Decibel worden gebruikt om het geluidsniveau weer te geven. De afkorting is dB. Een decibel is gelijk aan een tiende bel. De benaming is ter eer van Alexander Graham Bell gekozen. Hij was een van de uitvinders van de telefoon en de eerste die commerciële winst eruit wist te halen.
Decibel is geen eenheid maar geeft de verhouding tussen geluidsintensiteiten op een logarithmische schaal aan. Er is voor een logarithmische schaal gekozen omdat dit goed overeen komt met hoe de mens geluid ervaart. Geluid is niets anders dan een drukgolf die zich door materie voortplant en het trommelvlies in je oor laat trillen. Hoe hoger de druk, des te harder ervaart de mens het geluid. Een verhoging van de geluidsdruk met een factor 100 wordt als twee keer zo hard ervaren, een verhoging met 1000 als drie keer zo hard enzovoorts.
De formule voor het geluidsniveau in decibel is: 20 x log (P/P0) dB, waarbij P de geluidsdruk is van het te bepalen geluid, P0 de druk van de gehoordrempel en log het symbool voor de logarithme met basis 10.
De gevoeligheid voor geluid van het menselijke oor is afhankelijk van de frequentie of de toonhoogte van het geluid. Het meest gevoelig zijn onze oren in het frequentiegebied van 2000 tot 4000 hertz, dat zijn de frequenties die we voor praten gebruiken. Daarom bestaan er wegingen voor geluidsmetingen: dB(A), dB(B), dB(C) en dB(D). Bij deze wegingen of filters worden verschillende frequenties meer of minder meegenomen in de bepaling van het totale geluidsniveau.
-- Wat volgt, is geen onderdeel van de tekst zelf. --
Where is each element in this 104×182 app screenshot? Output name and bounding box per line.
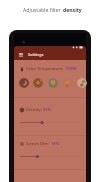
staticText: 34% xyxy=(43,107,52,113)
button[interactable]: Density: xyxy=(14,106,86,114)
button[interactable]: Filter preset xyxy=(19,78,29,88)
staticText: Adjustable filter xyxy=(23,7,63,14)
staticText: density xyxy=(63,7,82,14)
staticText: Screen Dim: xyxy=(26,141,51,147)
staticText: Density: xyxy=(26,107,43,113)
button[interactable]: Filter preset xyxy=(33,78,43,88)
button[interactable]: Filter preset xyxy=(62,78,72,88)
button[interactable]: Color Temperature: xyxy=(14,65,86,73)
staticText: Color Temperature: xyxy=(26,66,65,72)
staticText: 18% xyxy=(51,141,60,147)
button[interactable]: Adjust value xyxy=(14,119,86,126)
button[interactable]: Filter preset xyxy=(77,78,87,88)
button[interactable]: Screen Dim: xyxy=(14,140,86,148)
staticText: Settings xyxy=(28,52,44,58)
button[interactable]: Filter preset xyxy=(48,78,58,88)
button[interactable]: Adjust value xyxy=(14,153,86,160)
button[interactable]: Open navigation menu xyxy=(16,49,26,60)
staticText: 1900K xyxy=(65,66,77,72)
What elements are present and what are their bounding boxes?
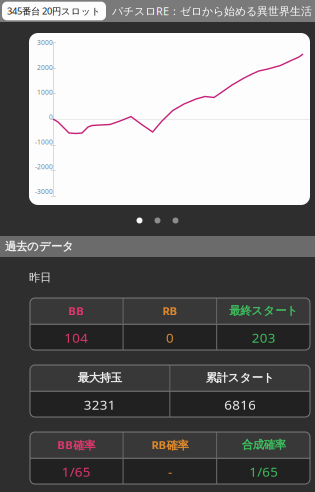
staticText: - [168, 462, 172, 481]
staticText: 3231 [84, 395, 116, 414]
button[interactable]: 345番台 20円スロット [2, 2, 106, 20]
staticText: BB確率 [57, 437, 95, 452]
staticText: -2000 [35, 162, 53, 171]
staticText: 345番台 20円スロット [7, 5, 101, 17]
staticText: 過去のデータ [5, 239, 74, 254]
staticText: 1000 [37, 88, 53, 97]
staticText: 昨日 [29, 270, 51, 285]
staticText: 2000 [37, 63, 53, 72]
staticText: 1/65 [249, 462, 278, 481]
staticText: 203 [252, 328, 276, 347]
staticText: 合成確率 [242, 438, 286, 452]
staticText: 1/65 [62, 462, 91, 481]
staticText: 0 [166, 328, 174, 347]
staticText: RB確率 [152, 437, 188, 452]
staticText: 3000 [37, 38, 53, 47]
staticText: 最終スタート [229, 304, 298, 318]
staticText: RB [162, 303, 178, 318]
staticText: -3000 [35, 187, 53, 196]
staticText: 最大持玉 [78, 371, 122, 385]
staticText: 累計スタート [206, 371, 275, 385]
staticText: パチスロRE：ゼロから始める異世界生活 [112, 4, 312, 18]
staticText: 104 [64, 328, 88, 347]
staticText: BB [68, 303, 84, 318]
staticText: -1000 [35, 137, 53, 146]
staticText: 6816 [224, 395, 256, 414]
staticText: 0 [49, 112, 53, 122]
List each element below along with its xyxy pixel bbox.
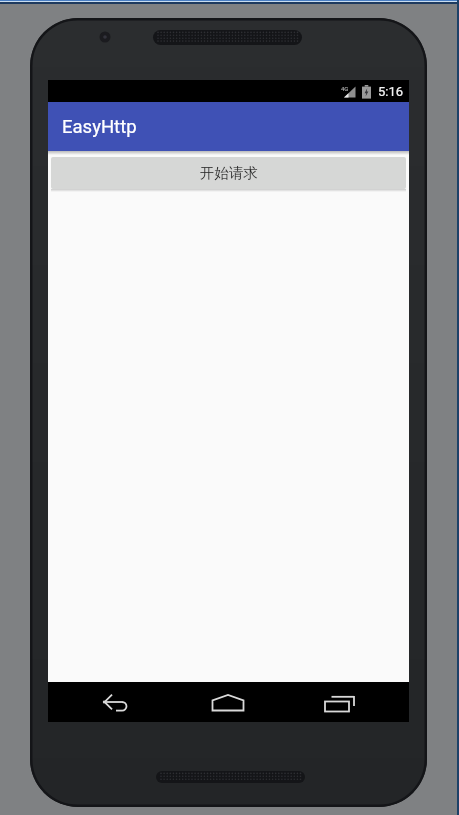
button[interactable] — [316, 682, 364, 722]
staticText: 5:16 — [378, 84, 404, 99]
button[interactable] — [96, 682, 144, 722]
button[interactable]: 开始请求 — [51, 157, 406, 189]
staticText: EasyHttp — [62, 116, 137, 138]
staticText: 4G — [341, 85, 349, 92]
staticText: 开始请求 — [200, 164, 258, 182]
button[interactable] — [204, 682, 252, 722]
Vooral dB(A) wordt vaak gebruikt, omdat hier vooral met de frequenties rekening gehouden wordt, waar het menselijke oor het meest gevoelig voor is. Je ziet ook weleens dB(C) in geluidsbepalingen voor evenementen zoals bijvoorbeeld de kermis. Deze filter neemt bijna alle frequenties mee, die de mens kan horen.